Local government is in his DNA, says Councillor Shaun Davies, the LGA’s youngest ever Chair
When Shaun Davies graduated in law from Aberystwyth University, he made a “conscious decision” to go home to Telford, to live and work locally.
“It sounds a bit cheesy, but I genuinely thought that the area I was brought up in could be better,” he says.
“I was talking to people and they said, ‘if you think you can do better, why don’t you get involved?’”
He did – and was instrumental in the local election campaign that took Labour from opposition to power in Telford & Wrekin Council in 2011 and saw him elected for the first time, aged 24.

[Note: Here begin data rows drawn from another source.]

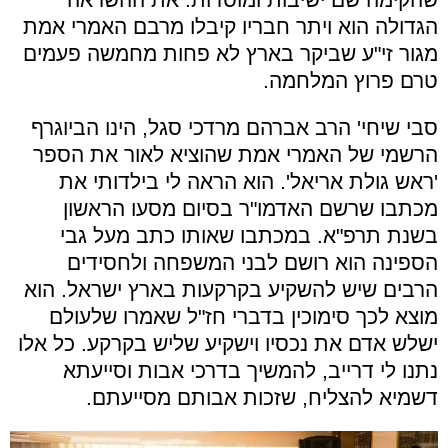
הגדולה הוא ויתר חבריו קיבלו מרבם האמרי אמת
מגור זי"ע שביקר בארץ לא פחות מחמשה פעמים
טרם פרוץ המלחמה.
סבי שיחי' הרב אברהם מרדכי סגל, הינו הביוגרף
הרשמי של האמרי אמת שהוציא לאור את הספר
'ראש גולת אריאל'. הוא הראה לי בילדותי את
מכתבו שרשם האדמו"ר בסיום מסעו הראשון
בשנת תרפ"א. במכתבו שאותו כתב מעל גבי
הספינה הוא רושם לבני המשפחה ולחסידים
הרבים שיש להשקיע בקרקעות בארץ ישראל. הוא
מוצא לכך סימוכין בדברי חז"ל שאמרו שלעולם
ישלש אדם את נכסיו וישקיע שליש בקרקע. כל אלו
נתנו לי דרייב, להמשיך בדרכי אבות וסייעתא
דשמיא להצליח, שזכות אבותם מסייעתם.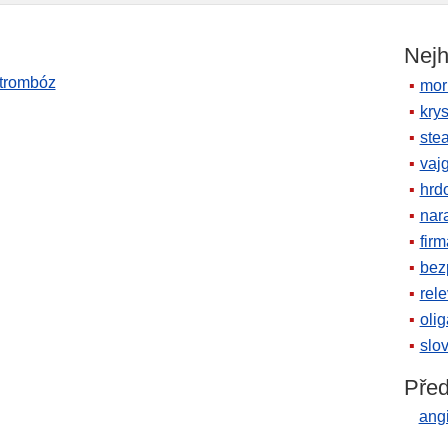
Nejh
trombóz
mor
krys
ste
vaj
hrd
nara
firm
bez
rele
oli
slov
Před
ang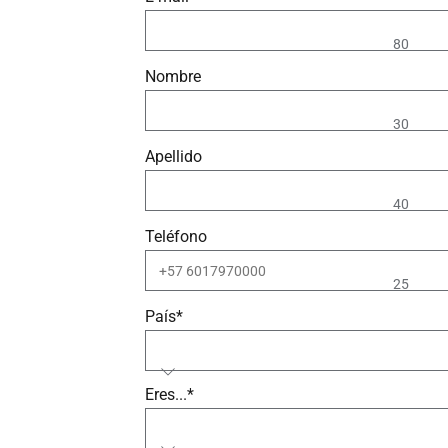
80
Nombre
30
Apellido
40
Teléfono
25
País*
Eres...*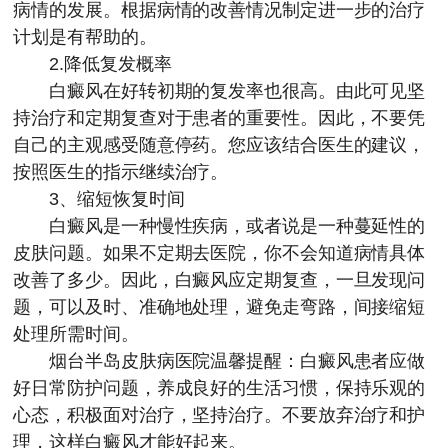
病情的发展。根据病情的改善情况制定进一步的治疗
计划是有帮助的。
2.降低复发概率
白癜风在好转初期的复发率也很高。由此可见坚
持治疗和定期复查对于患者的重要性。因此，不要凭
自己的主观感受随意停药。您应该结合医生的建议，
按照医生的指示继续治疗。
3、缩短恢复时间
白癜风是一种慢性疾病，或者说是一种蔓延性的
皮肤问题。如果不定期去医院，你不会知道病情具体
改善了多少。因此，白癜风应定期复查，一旦发现问
题，可以及时、准确地处理，避免走弯路，间接缩短
处理所需时间。
烟台半岛皮肤病医院
温馨提醒：白癜风患者应做
好日常防护问题，养成良好的生活习惯，保持乐观的
心态，积极面对治疗，坚持治疗。不要放弃治疗和护
理，这样白癜风才能好起来。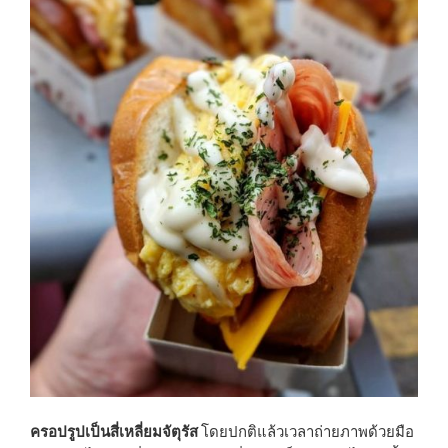
ครอปรูปเป็นสี่เหลี่ยมจัตุรัส
โดยปกติแล้วเวลาถ่ายภาพด้วยมือ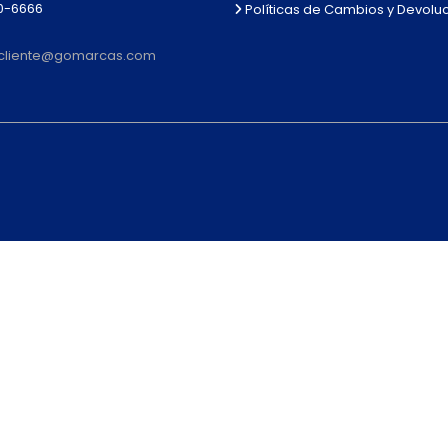
0-6666
Políticas de Cambios y Devolu
alcliente@gomarcas.com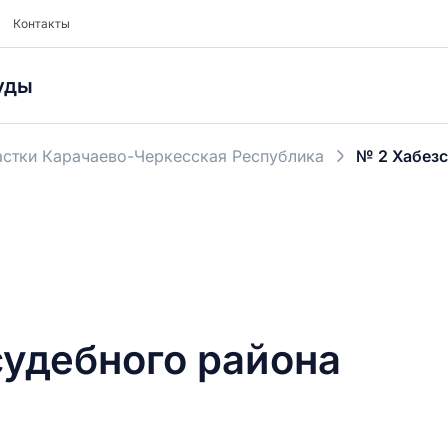
Контакты
уды
стки Карачаево-Черкесская Республика
№ 2 Хабезс
судебного района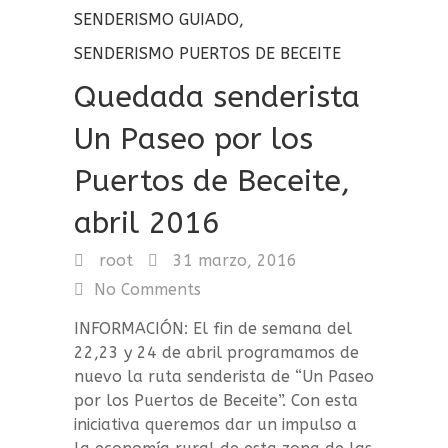
SENDERISMO GUIADO
,
SENDERISMO PUERTOS DE BECEITE
Quedada senderista
Un Paseo por los
Puertos de Beceite,
abril 2016
root
31 marzo, 2016
No Comments
INFORMACIÓN: El fin de semana del
22,23 y 24 de abril programamos de
nuevo la ruta senderista de “Un Paseo
por los Puertos de Beceite”. Con esta
iniciativa queremos dar un impulso a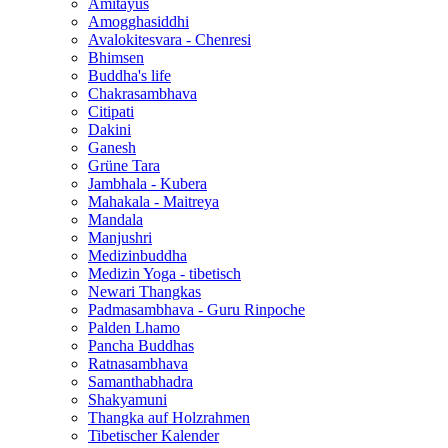
Amitayus
Amogghasiddhi
Avalokitesvara - Chenresi
Bhimsen
Buddha's life
Chakrasambhava
Citipati
Dakini
Ganesh
Grüne Tara
Jambhala - Kubera
Mahakala - Maitreya
Mandala
Manjushri
Medizinbuddha
Medizin Yoga - tibetisch
Newari Thangkas
Padmasambhava - Guru Rinpoche
Palden Lhamo
Pancha Buddhas
Ratnasambhava
Samanthabhadra
Shakyamuni
Thangka auf Holzrahmen
Tibetischer Kalender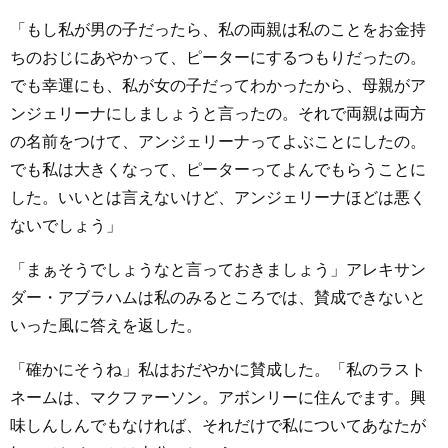
「もし私が男の子だったら、私の両親は私のことをお金持
ちのおじにあやかって、ピーターにするつもりだったの。
でも幸運にも、私が女の子だってわかったから、母親がア
ンジェリーナにしましょうと言ったの。それで両親は両方
の名前をつけて、アンジェリーナってよぶことにしたの。
でも私は大きくなって、ピーターってよんでもらうことに
した。いいとは言えないけど、アンジェリーナほどは悪く
ないでしょう」
「まぁそうでしょうなと言っておきましょう」アレキサン
ダー・アブラハムは私のみるところでは、賛成できないと
いった風に答えを返した。
「確かにそうね」私はおだやかに賛成した。「私のラスト
ネームは、マクファーソン。アボンリーに住んでます。興
味しんしんでもなければ、それだけで私についてあなたが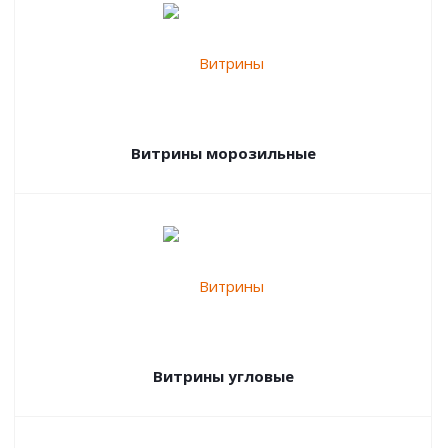
Витрины морозильные
Витрины угловые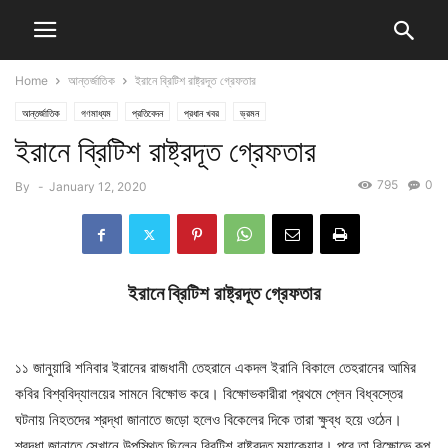
Home
আন্তর্জাতিক
ইরানে ব্রিটিশ রাষ্ট্রদূত গ্রেফতার
আন্তর্জাতিক
গণমাধ্যম
প্রতিবেদন
প্রধান খবর
ভ্রমন
ইরানে ব্রিটিশ রাষ্ট্রদূত গ্রেফতার
795
0
By
-
January 12, 2020
ইরানে ব্রিটিশ
রাষ্ট্রদূত
গ্রেফতার
১১ জানুয়ারি শনিবার ইরানের রাজধানী তেহরানে একদল ইরানি বিকালে তেহরানের আমির
কবির বিশ্ববিদ্যালয়ের সামনে বিক্ষোভ করে। বিক্ষোভকারীরা প্রথমে প্লেন বিধ্বস্তের
ঘটনায় নিহতদের শ্রদ্ধা জানাতে জড়ো হলেও বিকেলের দিকে তারা ক্ষুব্ধ হয়ে ওঠেন।
শ্রদ্ধা জানাতে সেখানে উপস্থিত ছিলেন ব্রিটিশ রাষ্ট্রদূত ম্যাকেয়ার। পরে তা বিক্ষোভে রূপ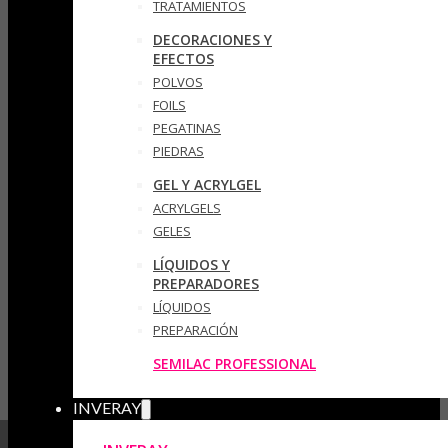
TRATAMIENTOS
DECORACIONES Y
EFECTOS
POLVOS
FOILS
PEGATINAS
PIEDRAS
GEL Y ACRYLGEL
ACRYLGELS
GELES
LÍQUIDOS Y
PREPARADORES
LÍQUIDOS
PREPARACIÓN
SEMILAC PROFESSIONAL
INVERAY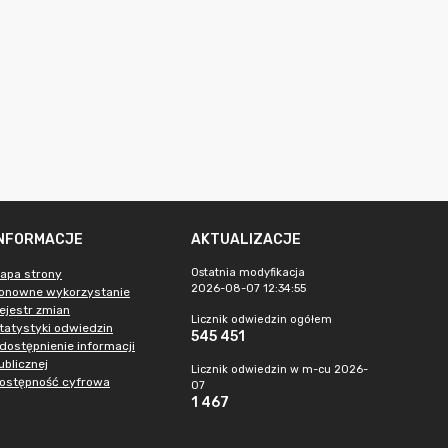
INFORMACJE
AKTUALIZACJE
Ostatnia modyfikacja
apa strony
2026-08-07 12:34:55
onowne wykorzystanie
ejestr zmian
Licznik odwiedzin ogółem
tatystyki odwiedzin
545 451
dostępnienie informacji
ublicznej
Licznik odwiedzin w m-cu 2026-
ostępność cyfrowa
07
1 467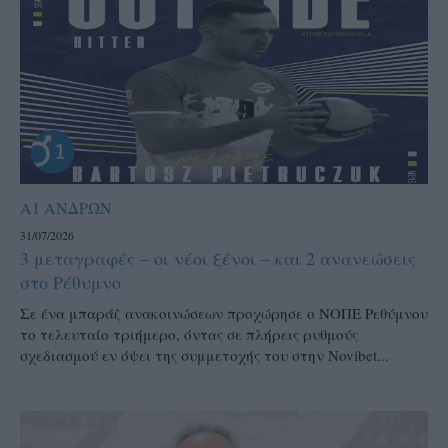
Α1 ΑΝΔΡΩΝ
31/07/2026
3 μεταγραφές – οι νέοι ξένοι – και 2 ανανεώσεις
στο Ρέθυμνο
Σε ένα μπαράζ ανακοινώσεων προχώρησε ο ΝΟΠΕ Ρεθύμνου
το τελευταίο τριήμερο, όντας σε πλήρεις ρυθμούς
σχεδιασμού εν όψει της συμμετοχής του στην Novibet...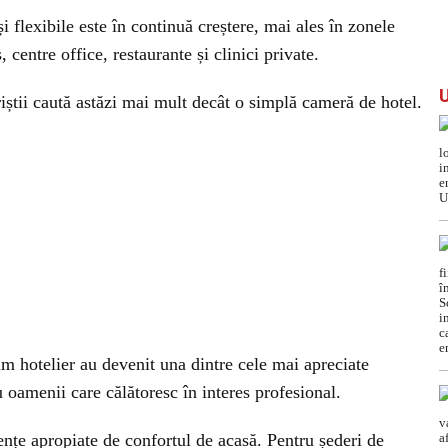
flexibile este în continuă creștere, mai ales în zonele
 centre office, restaurante și clinici private.
turiștii caută astăzi mai mult decât o simplă cameră de hotel.
m hotelier au devenit una dintre cele mai apreciate
ru oamenii care călătoresc în interes profesional.
nțe apropiate de confortul de acasă. Pentru șederi de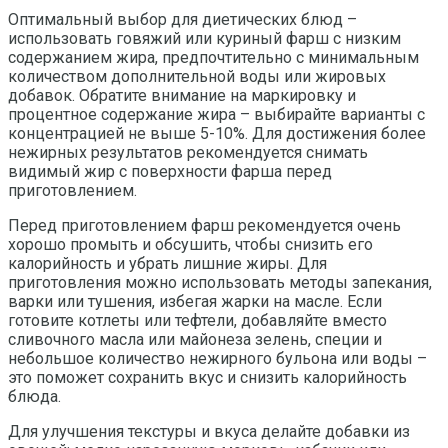
Оптимальный выбор для диетических блюд –
использовать говяжий или куриный фарш с низким
содержанием жира, предпочтительно с минимальным
количеством дополнительной воды или жировых
добавок. Обратите внимание на маркировку и
процентное содержание жира – выбирайте варианты с
концентрацией не выше 5-10%. Для достижения более
нежирных результатов рекомендуется снимать
видимый жир с поверхности фарша перед
приготовлением.
Перед приготовлением фарш рекомендуется очень
хорошо промыть и обсушить, чтобы снизить его
калорийность и убрать лишние жиры. Для
приготовления можно использовать методы запекания,
варки или тушения, избегая жарки на масле. Если
готовите котлеты или тефтели, добавляйте вместо
сливочного масла или майонеза зелень, специи и
небольшое количество нежирного бульона или воды –
это поможет сохранить вкус и снизить калорийность
блюда.
Для улучшения текстуры и вкуса делайте добавки из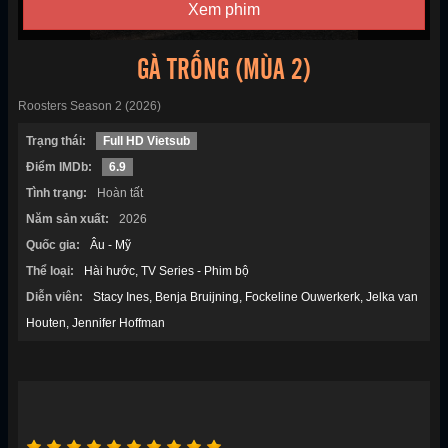
Xem phim
GÀ TRỐNG (MÙA 2)
Roosters Season 2 (2026)
Trạng thái:
Full HD Vietsub
Điểm IMDb:
6.9
Tình trạng:
Hoàn tất
Năm sản xuất:
2026
Quốc gia:
Âu - Mỹ
Thể loại:
Hài hước
TV Series - Phim bộ
Diễn viên:
Stacy Ines
Benja Bruijning
Fockeline Ouwerkerk
Jelka van
Houten
Jennifer Hoffman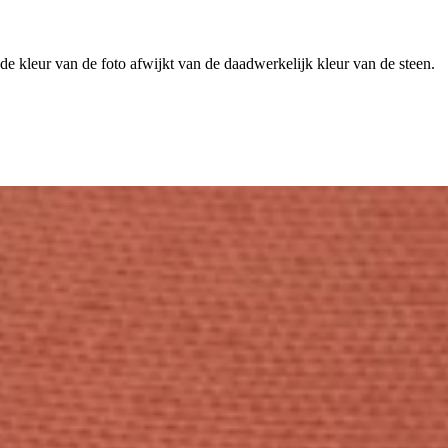
 de kleur van de foto afwijkt van de daadwerkelijk kleur van de steen.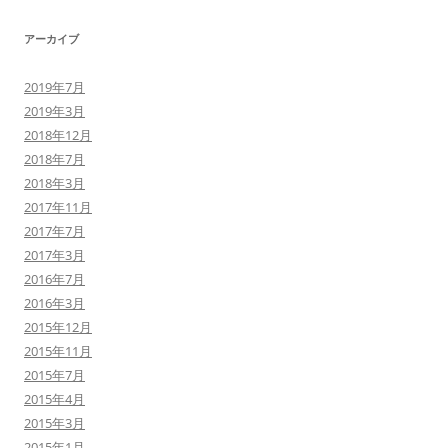
アーカイブ
2019年7月
2019年3月
2018年12月
2018年7月
2018年3月
2017年11月
2017年7月
2017年3月
2016年7月
2016年3月
2015年12月
2015年11月
2015年7月
2015年4月
2015年3月
2015年1月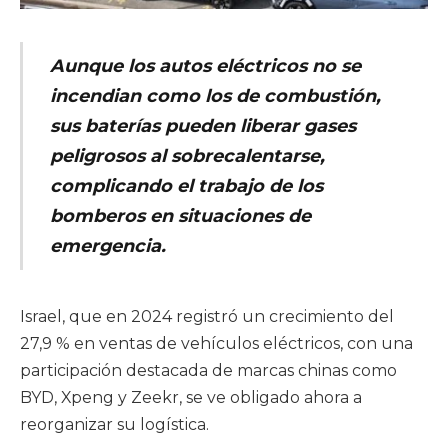
Aunque los autos eléctricos no se
incendian como los de combustión,
sus baterías pueden liberar gases
peligrosos al sobrecalentarse,
complicando el trabajo de los
bomberos en situaciones de
emergencia.
Israel, que en 2024 registró un crecimiento del
27,9 % en ventas de vehículos eléctricos, con una
participación destacada de marcas chinas como
BYD, Xpeng y Zeekr, se ve obligado ahora a
reorganizar su logística.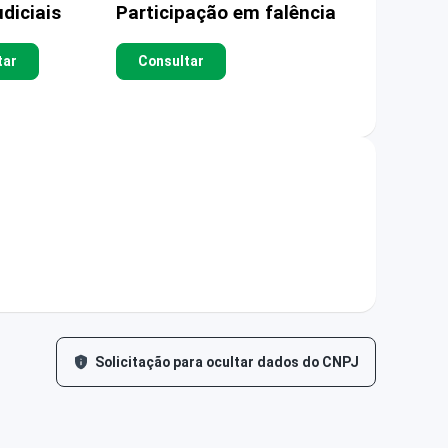
diciais
Participação em falência
tar
Consultar
Solicitação para ocultar dados do CNPJ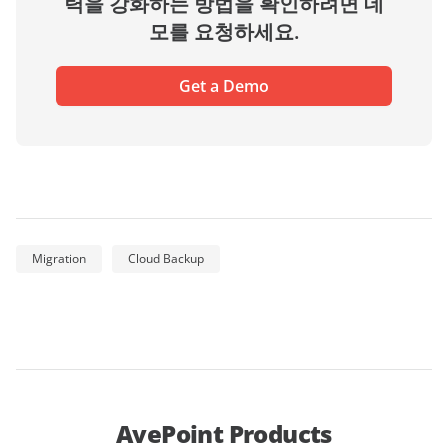
력을 강화하는 방법을 확인하려면 데
모를 요청하세요.
Get a Demo
Migration
Cloud Backup
AvePoint Products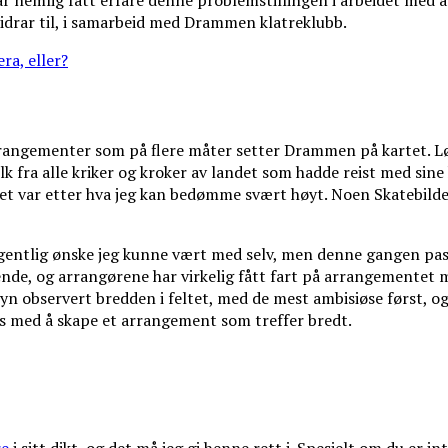
ar nemlig fått erfare denne problemstillingen i arbeidet med 
bidrar til, i samarbeid med Drammen klatreklubb.
ra, eller?
 arrangementer som på flere måter setter Drammen på kartet. L
lk fra alle kriker og kroker av landet som hadde reist med sine 
et var etter hva jeg kan bedømme svært høyt. Noen Skatebilder
entlig ønske jeg kunne vært med selv, men denne gangen passe
de, og arrangørene har virkelig fått fart på arrangementet m
elvsyn observert bredden i feltet, med de mest ambisiøse først,
es med å skape et arrangement som treffer bredt.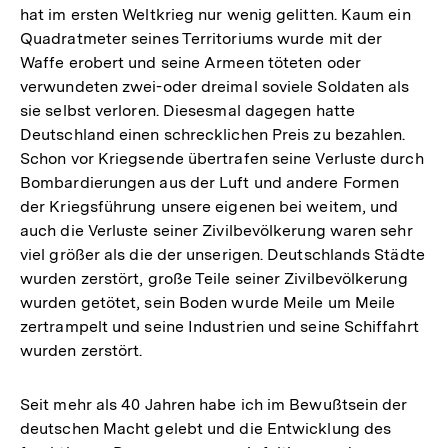
hat im ersten Weltkrieg nur wenig gelitten. Kaum ein
Quadratmeter seines Territoriums wurde mit der
Waffe erobert und seine Armeen töteten oder
verwundeten zwei-oder dreimal soviele Soldaten als
sie selbst verloren. Diesesmal dagegen hatte
Deutschland einen schrecklichen Preis zu bezahlen.
Schon vor Kriegsende übertrafen seine Verluste durch
Bombardierungen aus der Luft und andere Formen
der Kriegsführung unsere eigenen bei weitem, und
auch die Verluste seiner Zivilbevölkerung waren sehr
viel größer als die der unserigen. Deutschlands Städte
wurden zerstört, große Teile seiner Zivilbevölkerung
wurden getötet, sein Boden wurde Meile um Meile
zertrampelt und seine Industrien und seine Schiffahrt
wurden zerstört.
Seit mehr als 40 Jahren habe ich im Bewußtsein der
deutschen Macht gelebt und die Entwicklung des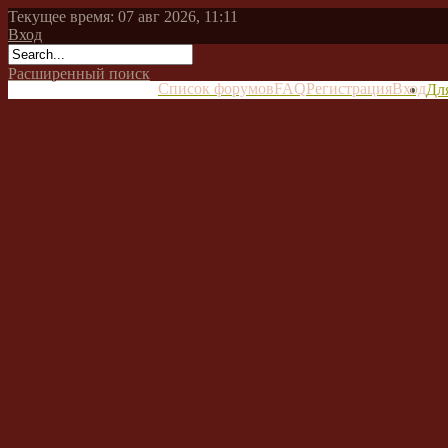
Текущее время: 07 авг 2026, 11:11
Вход
Расширенный поиск
Список форумов
FAQ
Регистрация
Вход
Дл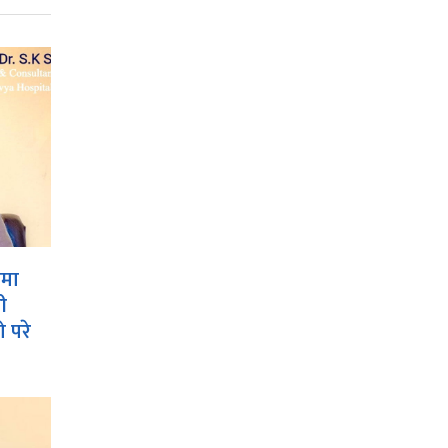
ामा
ी
 परे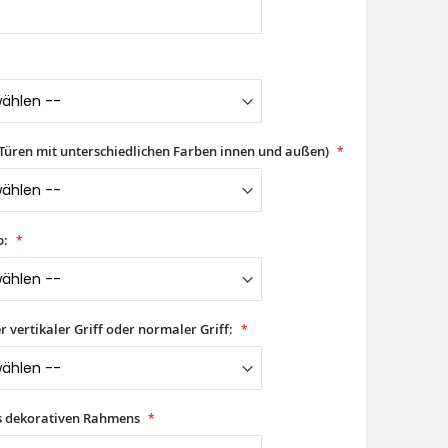
(Türen mit unterschiedlichen Farben innen und außen)
p:
er vertikaler Griff oder normaler Griff:
es dekorativen Rahmens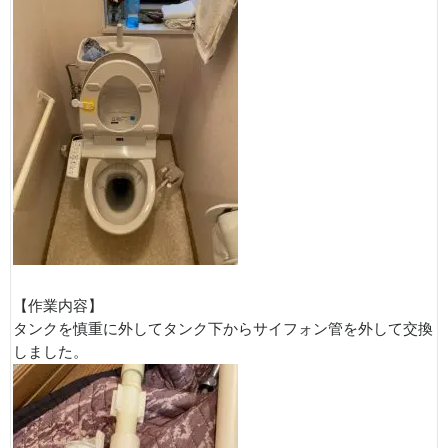
【作業内容】
タンクを慎重に外してタンク下からサイフォン管を外して交換
しました。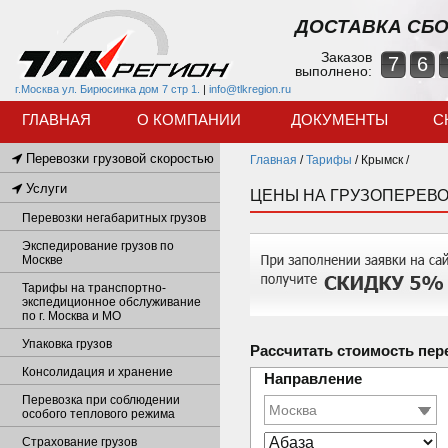
ДОСТАВКА СБО
Заказов
7
6
выполнено:
г.Москва ул. Бирюсинка дом 7 стр 1.
|
info@tlkregion.ru
ГЛАВНАЯ
О КОМПАНИИ
ДОКУМЕНТЫ
С
Перевозки грузовой скоростью
Главная
/
Тарифы
/
Крымск /
Услуги
ЦЕНЫ НА ГРУЗОПЕРЕВО
Перевозки негабаритных грузов
Экспедирование грузов по
Москве
Тарифы на транспортно-
экспедиционное обслуживание
по г. Москва и МО
Упаковка грузов
Рассчитать стоимость пер
Консолидация и хранение
Направление
Перевозка при соблюдении
особого теплового режима
Страхование грузов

He was immediately put in a cabinet position, taking on a variety of roles and becoming England’s youngest council leader in 2016.
Now 37, the stepfather and father of three children, aged 14,10 and 6, says that his passion and desire to make the area better is even stronger now his family is using the services the council provides.
“That friends and family test is really important to me,” he says.
“What really motivated me to become a councillor was the ability to get things done in a way that you just can’t if you are in any other area of politics.
“Even though it’s challenging, the ability to set out a plan, deliver against it, and see the tangible benefits and results really excites me.”
“There is a £3 billion challenge just for us to stand still”
After some time with his “head down” in his local area, he started to “look out” more across the sector, and undertook the LGA’s “first-class” Leaders development programme in 2019/20.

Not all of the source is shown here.